Instead we need to let R know we want this as a single multivariate linear model.

summary(manova(mlm_fit1))

##             Df Pillai approx F num Df den Df Pr(>F)    
## genotype     1  0.102       54      4   1913 <2e-16 ***
## Residuals 1916                                         
## ---
## Signif. codes:  0 '***' 0.001 '**' 0.01 '*' 0.05 '.' 0.1 ' ' 1

Unfortunately, by default this spits out a minimal amount of useful information. While the object contains a few additional bits of information that are useful, mostly this is all about getting a p-value (boo!). Before we go on to something more useful, let’s talk about what is going on with this output.

While we have just estimated a single predictor variable (genotype) you can see we are not using just one degree of freedom, but 4 (num Df). This is because we have 4 response variables that we are estimating. This is the first (and one of the most important) things to keep in mind with a multivariate linear model. We will be estimating a lot more parameters, so we need to keep in mind how much we can estimate in a model. As we will see below, this is why distance based approaches (like in adonis/vegan and geomorph) are often used.

The other two things to note is this “Pillai” statistic and the approximate \(F\) statistic. It turns out that with the matrices that are used for inference (\(\mathbf{H}\) the hypothesis matrix) in a multivariate test, there are multiple possible test statistics that can be evaluated based on the eigenvalues. Essentially we want to examine the eigenvalues of \(\mathbf{A} = \mathbf{HE^{-1}}\) where \(\mathbf{E}\) is the matrix of “residuals”. Generally the different approaches then take the eigenvalues of \(\mathbf{A}\) to generate a test statistic There are four commonly used test statistics that are derived from the eigenvalues of this matrix. If you are so inclined, check out inferences for multivariate linear models, and their implementation in the car package (Fox, Friendly, and Weisberg 2013).

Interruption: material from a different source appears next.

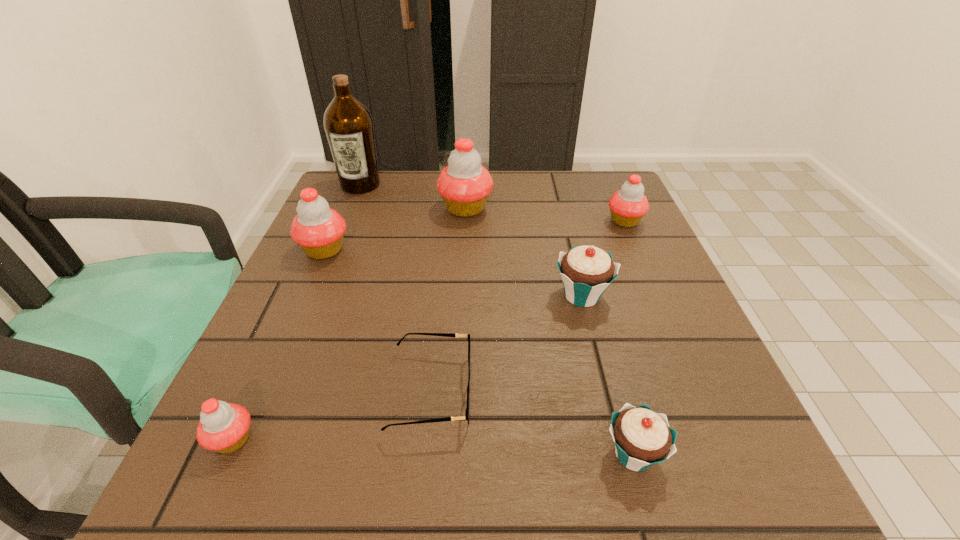 Where is `free point located on the front-facing side of the shortest object`? The image size is (960, 540). free point located on the front-facing side of the shortest object is located at coordinates (559, 391).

While this defaults to Pillai’s trace (\(\Lambda_{\textrm{Pillai}}\)), which is the trace (sum of the diagonals of \(\mathbf{H}(\mathbf{H}+\mathbf{E})^{-1}\). This is basically generating a matrix where the between group VCV is “divided” by the overall VCV. However, it is also equivalent to

\[\Lambda_{\textrm{Pillai}} = \sum_{n=1}^{k} \frac{\lambda_k}{1+ \lambda_k}\]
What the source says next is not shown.